--- What the task requires ---
Word for word, set down the records and skip each picture.

--- Listed records ---
======

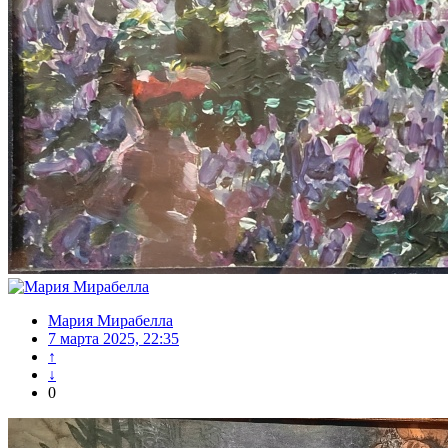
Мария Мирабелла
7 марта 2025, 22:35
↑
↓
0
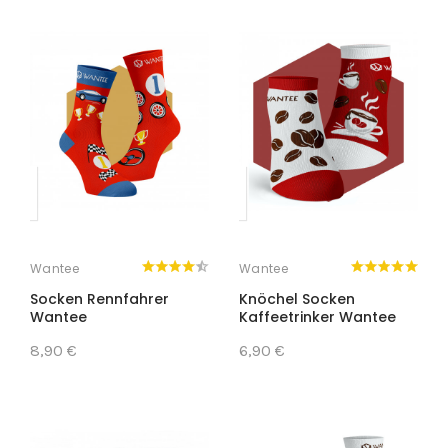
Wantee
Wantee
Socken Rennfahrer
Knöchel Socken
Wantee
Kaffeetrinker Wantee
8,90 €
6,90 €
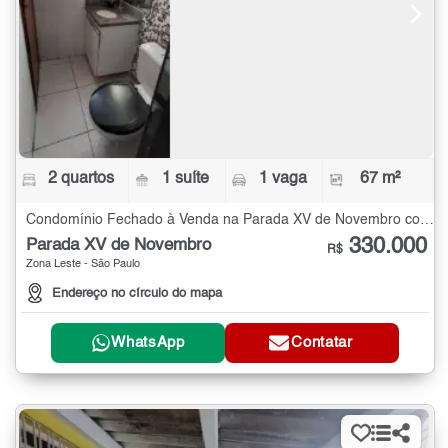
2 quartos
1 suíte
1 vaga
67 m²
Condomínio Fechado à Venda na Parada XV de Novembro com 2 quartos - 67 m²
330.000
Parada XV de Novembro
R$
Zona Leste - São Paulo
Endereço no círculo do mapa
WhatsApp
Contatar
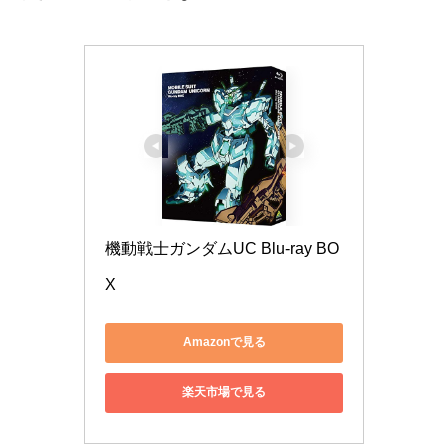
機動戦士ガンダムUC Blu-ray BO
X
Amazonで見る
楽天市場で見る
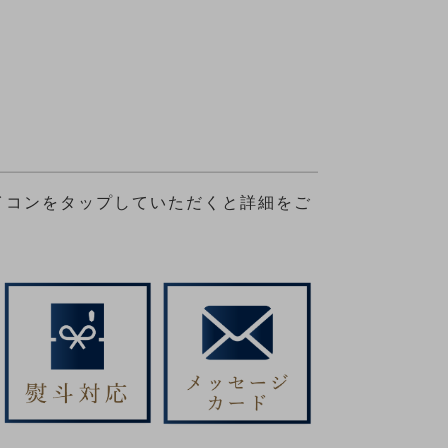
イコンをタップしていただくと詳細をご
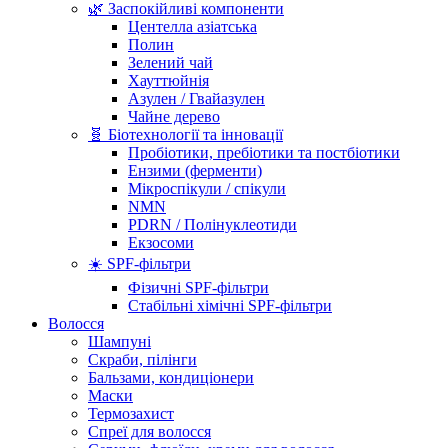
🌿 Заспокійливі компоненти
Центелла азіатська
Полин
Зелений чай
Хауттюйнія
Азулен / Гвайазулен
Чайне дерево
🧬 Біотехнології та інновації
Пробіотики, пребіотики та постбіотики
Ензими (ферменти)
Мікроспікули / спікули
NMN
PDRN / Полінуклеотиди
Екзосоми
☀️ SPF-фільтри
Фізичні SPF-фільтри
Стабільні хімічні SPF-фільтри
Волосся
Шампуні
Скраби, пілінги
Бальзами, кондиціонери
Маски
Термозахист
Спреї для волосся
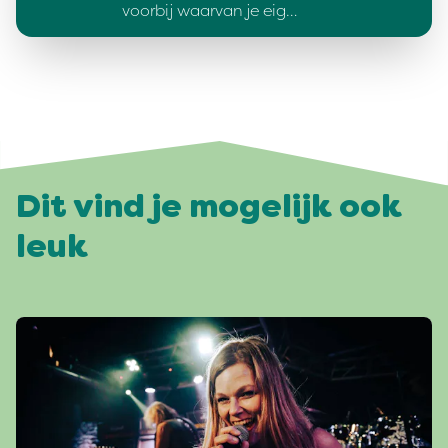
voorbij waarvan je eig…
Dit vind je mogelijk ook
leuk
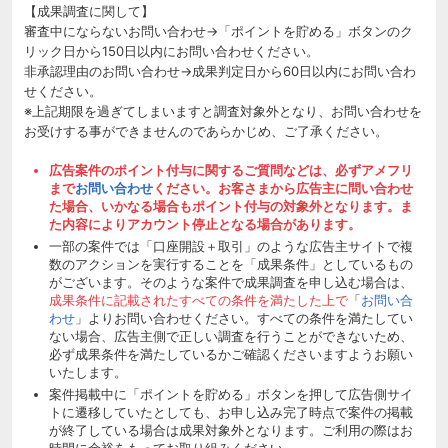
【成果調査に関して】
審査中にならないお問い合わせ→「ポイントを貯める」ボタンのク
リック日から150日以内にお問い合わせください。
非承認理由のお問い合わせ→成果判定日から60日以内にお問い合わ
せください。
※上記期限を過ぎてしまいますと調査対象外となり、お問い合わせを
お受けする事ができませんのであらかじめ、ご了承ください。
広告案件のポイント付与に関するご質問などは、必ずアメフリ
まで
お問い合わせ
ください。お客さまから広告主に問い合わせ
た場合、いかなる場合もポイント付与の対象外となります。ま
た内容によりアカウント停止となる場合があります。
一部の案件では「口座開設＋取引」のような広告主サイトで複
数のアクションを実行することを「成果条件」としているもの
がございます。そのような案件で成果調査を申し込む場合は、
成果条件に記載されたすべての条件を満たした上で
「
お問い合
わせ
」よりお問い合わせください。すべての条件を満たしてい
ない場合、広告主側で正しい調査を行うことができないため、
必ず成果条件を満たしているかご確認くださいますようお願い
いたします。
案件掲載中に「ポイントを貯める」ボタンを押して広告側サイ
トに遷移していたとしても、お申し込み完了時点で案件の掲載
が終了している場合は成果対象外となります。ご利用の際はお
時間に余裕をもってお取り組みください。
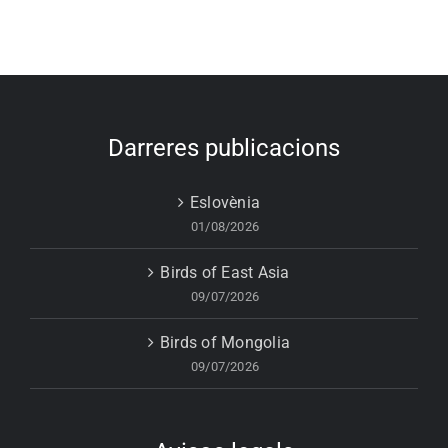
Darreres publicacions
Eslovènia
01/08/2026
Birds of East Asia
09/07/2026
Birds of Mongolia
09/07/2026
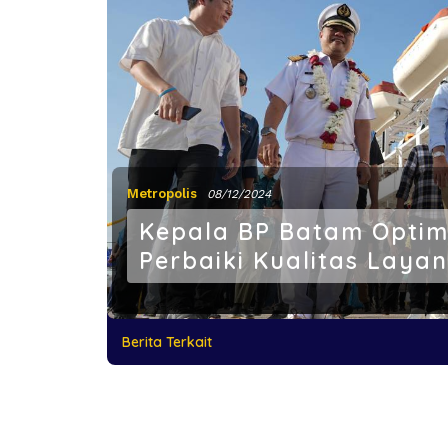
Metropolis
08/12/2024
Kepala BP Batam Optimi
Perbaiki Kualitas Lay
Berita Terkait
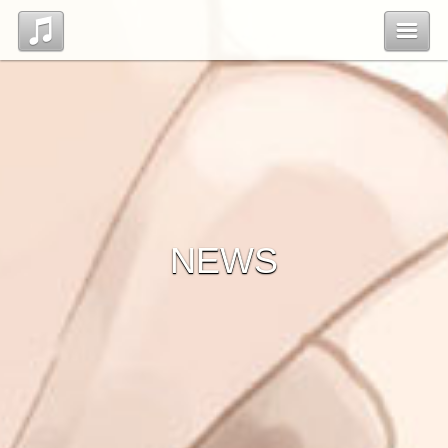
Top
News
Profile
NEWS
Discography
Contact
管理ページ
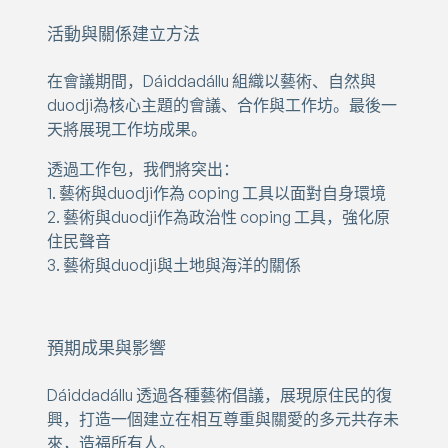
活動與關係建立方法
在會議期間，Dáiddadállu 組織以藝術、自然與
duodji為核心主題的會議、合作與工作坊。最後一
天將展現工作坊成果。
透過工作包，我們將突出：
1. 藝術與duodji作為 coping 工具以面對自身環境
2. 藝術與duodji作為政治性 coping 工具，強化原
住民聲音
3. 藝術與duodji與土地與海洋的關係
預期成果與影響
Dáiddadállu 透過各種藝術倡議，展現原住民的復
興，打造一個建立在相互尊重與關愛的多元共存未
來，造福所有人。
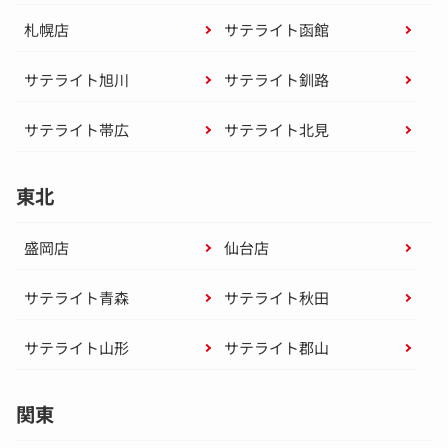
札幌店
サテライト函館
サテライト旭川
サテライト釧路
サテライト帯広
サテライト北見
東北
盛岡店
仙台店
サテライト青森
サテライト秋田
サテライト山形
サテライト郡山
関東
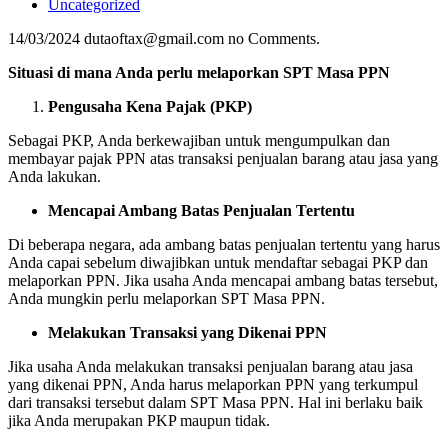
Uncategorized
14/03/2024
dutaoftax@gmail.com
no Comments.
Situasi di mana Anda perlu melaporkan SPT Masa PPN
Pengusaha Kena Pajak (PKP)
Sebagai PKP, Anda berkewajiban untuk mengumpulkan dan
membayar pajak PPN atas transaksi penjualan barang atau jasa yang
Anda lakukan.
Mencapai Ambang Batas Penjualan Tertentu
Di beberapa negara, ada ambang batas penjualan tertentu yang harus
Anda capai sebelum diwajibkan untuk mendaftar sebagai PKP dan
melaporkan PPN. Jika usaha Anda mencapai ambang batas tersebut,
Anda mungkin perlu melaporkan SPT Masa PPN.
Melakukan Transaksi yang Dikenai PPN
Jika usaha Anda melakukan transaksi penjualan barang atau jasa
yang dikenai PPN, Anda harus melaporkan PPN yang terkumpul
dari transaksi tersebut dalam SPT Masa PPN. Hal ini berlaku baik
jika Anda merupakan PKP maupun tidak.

======

--- Answer for this exercise ---
Мария Мирабелла
7 марта 2025, 22:35
↑
↓
0
Wantee
Wantee
Socken Rennfahrer
Knöchel Socken
Wantee
Kaffeetrinker Wantee
8,90 €
6,90 €
2 quartos
1 suíte
1 vaga
67 m²
Condomínio Fechado à Venda na Parada XV de Novembro com 2 quartos - 67 m²
330.000
Parada XV de Novembro
R$
Zona Leste - São Paulo
Endereço no círculo do mapa
WhatsApp
Contatar
機動戦士ガンダムUC Blu-ray BO
X
Amazonで見る
楽天市場で見る
イコンをタップしていただくと詳細をご
🌿 Заспокійливі компоненти
Центелла азіатська
Полин
Зелений чай
Хауттюйнія
Азулен / Гвайазулен
Чайне дерево
🧬 Біотехнології та інновації
Пробіотики, пребіотики та постбіотики
Ензими (ферменти)
Мікроспікули / спікули
NMN
PDRN / Полінуклеотиди
Екзосоми
☀️ SPF-фільтри
Фізичні SPF-фільтри
Стабільні хімічні SPF-фільтри
Волосся
Шампуні
Скраби, пілінги
Бальзами, кондиціонери
Маски
Термозахист
Спреї для волосся
voorbij waarvan je eig…
Dit vind je mogelijk ook
leuk
【成果調査に関して】
審査中にならないお問い合わせ→「ポイントを貯める」ボタンのク
リック日から150日以内にお問い合わせください。
非承認理由のお問い合わせ→成果判定日から60日以内にお問い合わ
せください。
※上記期限を過ぎてしまいますと調査対象外となり、お問い合わせを
お受けする事ができませんのであらかじめ、ご了承ください。
広告案件のポイント付与に関するご質問などは、必ずアメフリ
まで
お問い合わせ
ください。お客さまから広告主に問い合わせ
た場合、いかなる場合もポイント付与の対象外となります。ま
た内容によりアカウント停止となる場合があります。
一部の案件では「口座開設＋取引」のような広告主サイトで複
数のアクションを実行することを「成果条件」としているもの
がございます。そのような案件で成果調査を申し込む場合は、
成果条件に記載されたすべての条件を満たした上で
「
お問い合
わせ
」よりお問い合わせください。すべての条件を満たしてい
ない場合、広告主側で正しい調査を行うことができないため、
必ず成果条件を満たしているかご確認くださいますようお願い
いたします。
案件掲載中に「ポイントを貯める」ボタンを押して広告側サイ
トに遷移していたとしても、お申し込み完了時点で案件の掲載
が終了している場合は成果対象外となります。ご利用の際はお
時間に余裕をもってお取り組みください。
Darreres publicacions
Eslovènia
01/08/2026
Birds of East Asia
09/07/2026
Birds of Mongolia
09/07/2026
Metropolis
08/12/2024
Kepala BP Batam Optimi
Perbaiki Kualitas Lay
Berita Terkait
Top
News
Profile
NEWS
Discography
Contact
管理ページ
活動與關係建立方法
在會議期間，Dáiddadállu 組織以藝術、自然與
duodji為核心主題的會議、合作與工作坊。最後一
天將展現工作坊成果。
透過工作包，我們將突出：
1. 藝術與duodji作為 coping 工具以面對自身環境
2. 藝術與duodji作為政治性 coping 工具，強化原
住民聲音
3. 藝術與duodji與土地與海洋的關係
預期成果與影響
Dáiddadállu 透過各種藝術倡議，展現原住民的復
興，打造一個建立在相互尊重與關愛的多元共存未
來，造福所有人。
札幌店
サテライト函館
サテライト旭川
サテライト釧路
サテライト帯広
サテライト北見
東北
盛岡店
仙台店
サテライト青森
サテライト秋田
サテライト山形
サテライト郡山
関東
Uncategorized
14/03/2024
dutaoftax@gmail.com
no Comments.
Situasi di mana Anda perlu melaporkan SPT Masa PPN
Pengusaha Kena Pajak (PKP)
Sebagai PKP, Anda berkewajiban untuk mengumpulkan dan
membayar pajak PPN atas transaksi penjualan barang atau jasa yang
Anda lakukan.
Mencapai Ambang Batas Penjualan Tertentu
Di beberapa negara, ada ambang batas penjualan tertentu yang harus
Anda capai sebelum diwajibkan untuk mendaftar sebagai PKP dan
melaporkan PPN. Jika usaha Anda mencapai ambang batas tersebut,
Anda mungkin perlu melaporkan SPT Masa PPN.
Melakukan Transaksi yang Dikenai PPN
Jika usaha Anda melakukan transaksi penjualan barang atau jasa
yang dikenai PPN, Anda harus melaporkan PPN yang terkumpul
dari transaksi tersebut dalam SPT Masa PPN. Hal ini berlaku baik
jika Anda merupakan PKP maupun tidak.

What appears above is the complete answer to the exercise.